Tabesh Hamed, Ayatollahi S M T, Towhidi Mina
Department of Biostatistics, Shiraz University of Medical Sciences, Shiraz, Iran.
Theor Biol Med Model. 2010 May 7;7:13. doi: 10.1186/1742-4682-7-13.
In many areas of medical research, a bivariate analysis is desirable because it simultaneously tests two response variables that are of equal interest and importance in two populations. Several parametric and nonparametric bivariate procedures are available for the location problem but each of them requires a series of stringent assumptions such as specific distribution, affine-invariance or elliptical symmetry. The aim of this study is to propose a powerful test statistic that requires none of the aforementioned assumptions. We have reduced the bivariate problem to the univariate problem of sum or subtraction of measurements. A simple bivariate test for the difference in location between two populations is proposed.

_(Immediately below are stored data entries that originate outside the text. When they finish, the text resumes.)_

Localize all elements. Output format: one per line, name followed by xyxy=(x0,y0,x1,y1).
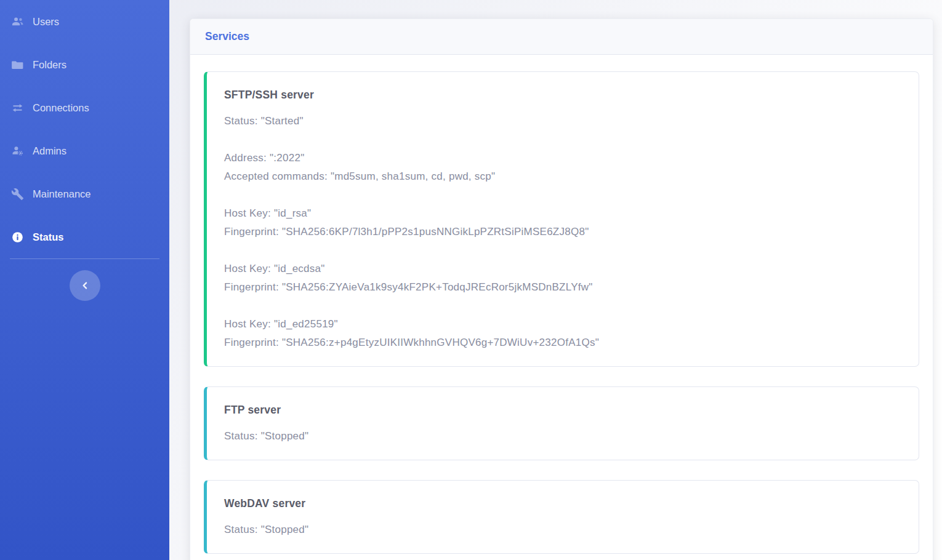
service-detail-line: Host Key: "id_ecdsa" xyxy=(224,260,901,278)
services-panel-header: Services xyxy=(190,19,933,55)
exchange-icon xyxy=(11,102,28,114)
sidebar-nav: UsersFoldersConnectionsAdminsMaintenance… xyxy=(0,0,169,258)
services-panel: Services SFTP/SSH serverStatus: "Started… xyxy=(190,18,933,560)
sidebar-item-maintenance[interactable]: Maintenance xyxy=(0,172,169,215)
sidebar-item-label: Users xyxy=(33,16,59,28)
page-title: Services xyxy=(205,30,918,43)
service-detail-group: Address: ":2022"Accepted commands: "md5s… xyxy=(224,149,901,186)
sidebar-item-label: Connections xyxy=(33,102,89,114)
sidebar-collapse-button[interactable] xyxy=(70,270,100,301)
service-detail-group: Status: "Stopped" xyxy=(224,521,901,539)
service-detail-group: Status: "Stopped" xyxy=(224,427,901,446)
service-detail-line: Status: "Stopped" xyxy=(224,427,901,446)
sidebar-item-connections[interactable]: Connections xyxy=(0,86,169,129)
sidebar-item-status[interactable]: Status xyxy=(0,215,169,258)
service-detail-line: Fingerprint: "SHA256:ZYAieVa1k9sy4kF2PK+… xyxy=(224,278,901,297)
service-detail-line: Status: "Stopped" xyxy=(224,521,901,539)
service-detail-line: Address: ":2022" xyxy=(224,149,901,167)
service-detail-group: Host Key: "id_ed25519"Fingerprint: "SHA2… xyxy=(224,315,901,352)
service-detail-line: Status: "Started" xyxy=(224,112,901,130)
sidebar: UsersFoldersConnectionsAdminsMaintenance… xyxy=(0,0,169,560)
sidebar-item-folders[interactable]: Folders xyxy=(0,43,169,86)
info-icon xyxy=(11,231,28,244)
service-detail-line: Host Key: "id_rsa" xyxy=(224,204,901,223)
service-detail-group: Host Key: "id_rsa"Fingerprint: "SHA256:6… xyxy=(224,204,901,241)
main-content: Services SFTP/SSH serverStatus: "Started… xyxy=(169,0,942,560)
service-card-sftp-ssh-server: SFTP/SSH serverStatus: "Started"Address:… xyxy=(204,71,919,367)
service-title: FTP server xyxy=(224,401,901,418)
service-detail-group: Host Key: "id_ecdsa"Fingerprint: "SHA256… xyxy=(224,260,901,297)
service-title: SFTP/SSH server xyxy=(224,86,901,103)
chevron-left-icon xyxy=(81,281,89,290)
sidebar-item-label: Status xyxy=(33,231,63,243)
service-detail-line: Fingerprint: "SHA256:z+p4gEtyzUIKIIWkhhn… xyxy=(224,334,901,352)
sidebar-item-label: Folders xyxy=(33,59,66,71)
service-card-webdav-server: WebDAV serverStatus: "Stopped" xyxy=(204,480,919,554)
sidebar-item-users[interactable]: Users xyxy=(0,0,169,43)
sidebar-item-admins[interactable]: Admins xyxy=(0,129,169,172)
service-card-ftp-server: FTP serverStatus: "Stopped" xyxy=(204,386,919,460)
users-icon xyxy=(11,15,28,28)
service-detail-line: Fingerprint: "SHA256:6KP/7l3h1/pPP2s1pus… xyxy=(224,223,901,241)
service-detail-group: Status: "Started" xyxy=(224,112,901,130)
wrench-icon xyxy=(11,188,28,201)
service-title: WebDAV server xyxy=(224,495,901,512)
service-detail-line: Accepted commands: "md5sum, sha1sum, cd,… xyxy=(224,167,901,186)
services-list: SFTP/SSH serverStatus: "Started"Address:… xyxy=(190,55,933,560)
sidebar-item-label: Admins xyxy=(33,145,66,157)
sidebar-item-label: Maintenance xyxy=(33,188,91,200)
service-detail-line: Host Key: "id_ed25519" xyxy=(224,315,901,334)
folder-icon xyxy=(11,58,28,71)
user-cog-icon xyxy=(11,145,28,158)
sidebar-divider xyxy=(10,258,159,259)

In this study the proposed test is compared with Hotelling's T(2) test, two sample Rank test, Cramer test for multivariate two sample problem and Mathur's test using Monte Carlo simulation techniques. The power study shows that the proposed test performs better than any of its competitors for most of the populations considered and is equivalent to the Rank test in specific distributions.

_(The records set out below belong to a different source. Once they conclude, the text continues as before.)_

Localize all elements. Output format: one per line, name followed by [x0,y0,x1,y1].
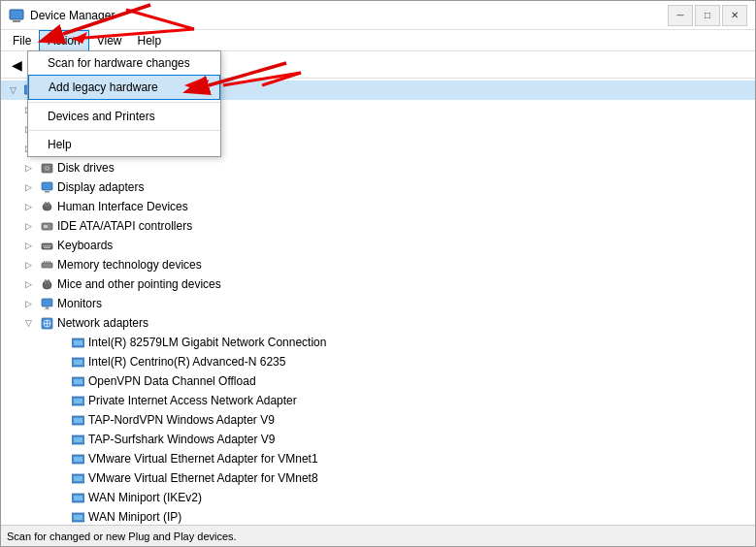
svg-rect-18 [45,191,49,193]
tree-net-2[interactable]: Intel(R) Centrino(R) Advanced-N 6235 [1,352,755,371]
tree-net-3[interactable]: OpenVPN Data Channel Offload [1,371,755,391]
net-7-icon [70,451,85,467]
svg-rect-31 [42,263,52,268]
window-controls: ─ □ ✕ [668,5,747,26]
tree-ide[interactable]: ▷ IDE ATA/ATAPI controllers [1,216,755,236]
svg-rect-27 [47,244,48,245]
ide-label: IDE ATA/ATAPI controllers [57,219,192,233]
tree-net-6[interactable]: TAP-Surfshark Windows Adapter V9 [1,430,755,449]
close-button[interactable]: ✕ [722,5,747,26]
expand-net-10 [51,509,67,525]
keyboards-label: Keyboards [57,239,113,252]
net-4-label: Private Internet Access Network Adapter [88,394,297,407]
net-4-icon [70,393,85,408]
svg-rect-28 [49,244,49,245]
svg-rect-19 [43,204,51,210]
tree-network[interactable]: ▽ Network adapters [1,313,755,333]
minimize-button[interactable]: ─ [668,5,693,26]
tree-net-7[interactable]: VMware Virtual Ethernet Adapter for VMne… [1,449,755,468]
tree-display[interactable]: ▷ Display adapters [1,177,755,197]
menu-view[interactable]: View [89,30,130,51]
app-icon [9,8,24,23]
svg-rect-17 [42,182,52,190]
mice-icon [39,276,54,292]
disk-icon [39,160,54,176]
dropdown-add-legacy[interactable]: Add legacy hardware [28,75,220,100]
maximize-button[interactable]: □ [695,5,720,26]
net-3-icon [70,373,85,389]
action-dropdown: Scan for hardware changes Add legacy har… [27,50,221,157]
svg-rect-49 [74,360,82,365]
svg-rect-38 [48,279,49,284]
tree-hid[interactable]: ▷ Human Interface Devices [1,197,755,216]
svg-rect-26 [45,244,46,245]
expand-net-3 [51,373,67,389]
hid-label: Human Interface Devices [57,200,188,213]
expand-net-2 [51,354,67,370]
tree-net-10[interactable]: WAN Miniport (IP) [1,507,755,525]
svg-rect-1 [13,20,20,22]
net-1-icon [70,335,85,350]
net-6-label: TAP-Surfshark Windows Adapter V9 [88,433,276,446]
dropdown-scan[interactable]: Scan for hardware changes [28,51,220,75]
menu-action[interactable]: Action [39,30,88,51]
hid-icon [39,199,54,214]
tree-net-8[interactable]: VMware Virtual Ethernet Adapter for VMne… [1,468,755,488]
net-5-icon [70,412,85,428]
disk-drives-label: Disk drives [57,161,115,175]
svg-rect-35 [49,261,50,264]
tree-net-5[interactable]: TAP-NordVPN Windows Adapter V9 [1,410,755,430]
expand-memory: ▷ [20,257,36,273]
tree-mice[interactable]: ▷ Mice and other pointing devices [1,274,755,294]
net-8-icon [70,470,85,486]
expand-net-9 [51,490,67,505]
menu-bar: File Action View Help [1,30,755,51]
svg-rect-33 [46,261,47,264]
dropdown-devices-printers[interactable]: Devices and Printers [28,105,220,128]
net-9-icon [70,490,85,505]
ide-icon [39,218,54,234]
toolbar-back[interactable]: ◀ [5,53,28,77]
svg-rect-34 [48,261,49,264]
status-bar: Scan for changed or new Plug and Play de… [1,525,755,546]
tree-keyboards[interactable]: ▷ Keyboards [1,236,755,255]
svg-rect-40 [46,306,49,308]
svg-rect-20 [45,202,47,207]
svg-rect-41 [44,308,49,309]
svg-rect-24 [42,243,52,249]
menu-help[interactable]: Help [130,30,170,51]
memory-icon [39,257,54,273]
keyboards-icon [39,238,54,253]
tree-monitors[interactable]: ▷ Monitors [1,294,755,313]
net-2-icon [70,354,85,370]
tree-net-1[interactable]: Intel(R) 82579LM Gigabit Network Connect… [1,333,755,352]
dropdown-help[interactable]: Help [28,133,220,156]
tree-net-4[interactable]: Private Internet Access Network Adapter [1,391,755,410]
svg-rect-39 [42,299,52,306]
display-icon [39,179,54,195]
svg-rect-36 [43,281,51,289]
net-10-icon [70,509,85,525]
expand-disk: ▷ [20,160,36,176]
net-2-label: Intel(R) Centrino(R) Advanced-N 6235 [88,355,285,369]
menu-file[interactable]: File [5,30,39,51]
mice-label: Mice and other pointing devices [57,277,221,291]
tree-memory[interactable]: ▷ Memory technology devices [1,255,755,274]
svg-rect-55 [74,418,82,423]
tree-net-9[interactable]: WAN Miniport (IKEv2) [1,488,755,507]
network-icon [39,315,54,331]
net-3-label: OpenVPN Data Channel Offload [88,374,256,388]
svg-rect-25 [43,244,44,245]
svg-rect-21 [48,202,49,207]
add-legacy-label: Add legacy hardware [49,80,158,94]
svg-rect-29 [50,244,51,245]
expand-net-6 [51,432,67,447]
svg-rect-47 [74,340,82,345]
dropdown-sep-2 [28,130,220,131]
svg-rect-0 [10,10,23,19]
net-10-label: WAN Miniport (IP) [88,510,181,524]
tree-disk-drives[interactable]: ▷ Disk drives [1,158,755,177]
svg-rect-53 [74,399,82,403]
expand-root: ▽ [5,82,20,98]
svg-rect-30 [44,246,50,247]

Using simulation studies, we show that the proposed test will perform much better under different conditions of underlying population distribution such as normality or non-normality, skewed or symmetric, medium tailed or heavy tailed. The test is therefore recommended for practical applications because it is more powerful than any of the alternatives compared in this paper for almost all the shifts in location and in any direction.
在医学研究的许多领域,双变量分析是可取的,因为它同时检验两个在两个总体中具有同等兴趣和重要性的响应变量。对于位置问题,有几种参数和非参数双变量方法可用,但每种方法都需要一系列严格的假设,如特定分布、仿射不变性或椭圆对称性。本研究的目的是提出一种强大的检验统计量,它不需要上述任何假设。我们已将双变量问题简化为测量值相加或相减的单变量问题。提出了一种用于检验两个总体之间位置差异的简单双变量检验。
在本研究中,使用蒙特卡罗模拟技术将所提出的检验与霍特林T(2)检验、两样本秩检验、多变量两样本问题的克莱默检验和马图尔检验进行比较。功效研究表明,对于所考虑的大多数总体,所提出的检验比其任何竞争对手的表现都更好,并且在特定分布中与秩检验等效。
通过模拟研究,我们表明所提出的检验在基础总体分布的不同条件下,如正态或非正态、偏态或对称、中尾或重尾,都将表现得更好。因此,该检验推荐用于实际应用,因为对于几乎所有的位置偏移和任何方向,它都比本文中比较的任何替代方法更强大。